The student's learning outcomes after completing the course

Knowledge:

The student

• has advanced knowledge of some central topics of solid state physics

• has a broad overview of application and contemporary development related to energy technologies.

 

Skills:

The student

• can disseminate main ideas and principles related to materials associated with energy technologies

• can use advanced methods for material choice using the material database GRANTA

• can analyze and evaluate materials with various sets of criteria or material indexes

• can conduct preliminary scientific analysis and technical evaluation of materials associated with energy technologies

• can make proper evaluation of technical constructions/instrumentations associated with energy technologies

• is capable to participate actively in scientific research and development.

 

General competence:

The student can communicate and disseminate in their independent practice in research and development.

Content

The course provides an introduction to solid state physics and its application to the modern energy technologies. The emphasis is placed on the understanding of the fundamental phenomena and corresponding principles related to the contemporary development in materials science.

 

The course will focus on following subjects:

 

Part I: Fundamentals

• periodic structure, and associated reciprocal space, and its application in diffraction experiment

• lattices/defects in real materials and their roles in thermo-/electrical conductivity

• free Fermi electron gas theory. State density and Fermi level and their relation to electrical conductivity

• electron in periodic potentials: Energy band, band-gap and classification of materials

• semiconductors: Band-gap, Charge carrier, doping, p-n joint and photovoltage effect

• reciprocal lattices and its determination and the concept Brillouin-zones

• equilibrium concentration of point defects and its relationship with temperature and pressure

• diffusion processes and Ficks laws

• heat capacity originated from lattice vibration and thermo-conductivity

• periodic potential and formation of energy band structure

• Brillouin zone boundary and band-gap

• classification of metals, semiconductors and insulator. In terms of band structure

• charged carrier distribution in intrinsic and doped semiconductors. Electron holes and their roles in diodes p-n joint

• phenomena in low dimension materials

• phenomena in nanomaterials.

 

Part II: Specific application areas

• superconductor

• solar cell technology

• LED technology

• battery storage technology

• functional nanomaterials.

 

Part III: Methodology for industrial applications:

• Material indexes method associated with concrete applications

• Material choice and production process

• Material choice and security and health

• Material choice and environment

• GRANTA material database and material choices.

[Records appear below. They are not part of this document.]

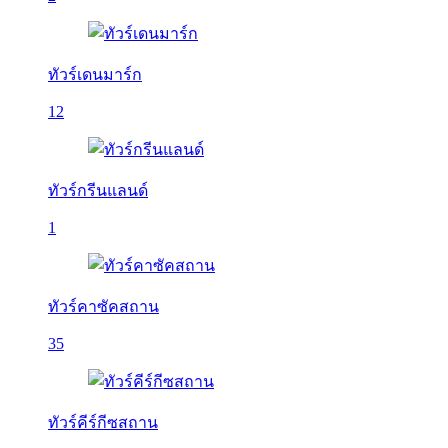
ทัวร์เดนมาร์ก
12
ทัวร์กรีนแลนด์
1
ทัวร์คาซัคสถาน
35
ทัวร์คีร์กีซสถาน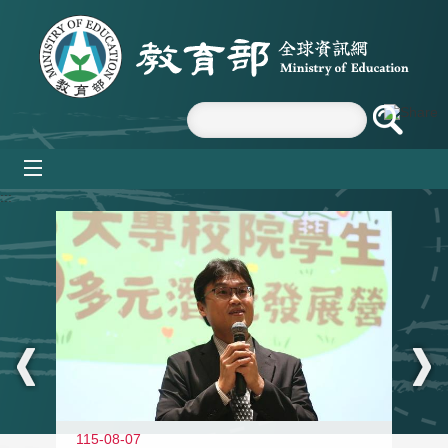
跳到主要內容區塊
mobile_menu
:::
11
115-08-07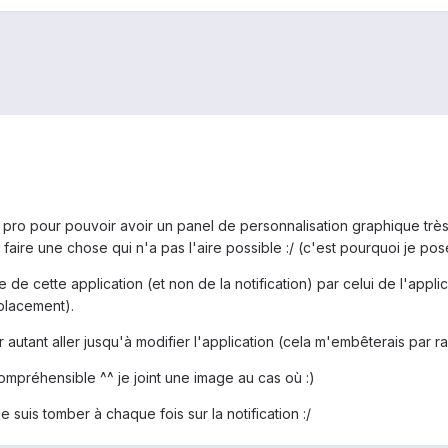
s pro pour pouvoir avoir un panel de personnalisation graphique très s
s faire une chose qui n'a pas l'aire possible :/ (c'est pourquoi je po
e de cette application (et non de la notification) par celui de l'appl
mplacement).
r autant aller jusqu'à modifier l'application (cela m'embêterais par r
 compréhensible ^^ je joint une image au cas où :)
 suis tomber à chaque fois sur la notification :/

Forms of teaching and learning

The first part of the course (Fundamentals) will be given by a combination of lectures, exercises and home assignments.

 

The second part of the course (Applications) will be group work where students will conduct intensive literature search on a self-chosen application field. A technical report will be written, and the report will provide a proper review of the literature together with an analysis or evaluation for national technological development in the field. This work will be supervised by the lecturer.

 

The third part of the course (Methodology) will be given as a workshop or seminar where various methods for defining material indexes in each application area will be discussed and be implement/tested. The results and discussions will be documented by a short but highly specialized technical report.

Workload

250-300 hours.

Coursework requirements - conditions for taking the exam

Three home assignments, evaluated as passed no later than 2 weeks before submission deadline for Partial exam 2.

Examination

• Partial exam 1: Individual written mid-term exam 3 hours. 50% of the evaluation.

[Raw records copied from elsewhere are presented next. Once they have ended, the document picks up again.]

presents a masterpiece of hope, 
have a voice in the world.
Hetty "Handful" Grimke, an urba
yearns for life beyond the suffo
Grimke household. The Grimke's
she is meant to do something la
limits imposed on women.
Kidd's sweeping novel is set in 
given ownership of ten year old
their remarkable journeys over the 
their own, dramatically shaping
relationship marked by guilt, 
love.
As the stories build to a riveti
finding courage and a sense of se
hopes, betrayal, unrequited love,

 Allowed materials under examination: Personal assignment file.

 

• Partial exam 2:

  • Group scientific review report: 30% of the evaluation

  • Group technical analysis report: 20% of the evaluation

 

The students will receive one grade for each partial exam and one final grade for the course as a whole.

 

Grades from A to F, where A is the best grade, E is the lowest passed grade, and F is failed.

Examiners

One internal and one external examiner.

Conditions for resit/rescheduled exams

If the student fails Partial exam 1, they can re-take this exam in the same semester.

 

If the student fails Partial exam 2, they can revise both reports one time.

 

In this case, a second evaluation and final grading will be arranged in August the following semester.

Course evaluation

The course will be evaluated by a standardized electronic form.

Literature

Last updated 05.10.2018. The reading list may be subject to change before the semester starts.

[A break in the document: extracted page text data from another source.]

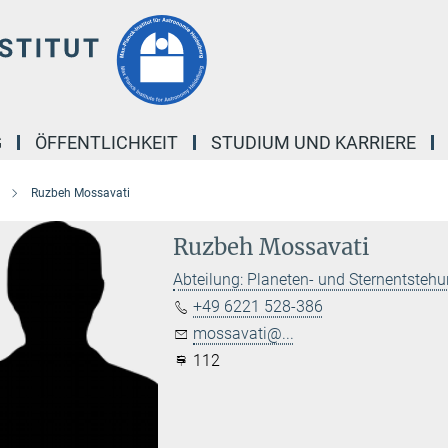
G
ÖFFENTLICHKEIT
STUDIUM UND KARRIERE
Ruzbeh Mossavati
Ruzbeh Mossavati
Abteilung: Planeten- und Sternentsteh
+49 6221 528-386
mossavati@...
112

• Hook, Hall, (1991) Solid State Physics (Manchester Physics Series), John Wiley, 2nd edition

• Quinn John J., Yi Kyung-Soo (2018) Solid State Physics. Principles and Modern Applications, Second Edition, Springer 

• Lucian Mihet-Popa (2015), Development of Simulation Models for DER Components & Systems. Modeling, Control and Testing of Distributed Energy Resources Components with a particular focus on Smart Grids, pp. 270, Publishing House: LAP Lambert Academic Publishing, Germany, ISBN: 978-3-659-75235-3.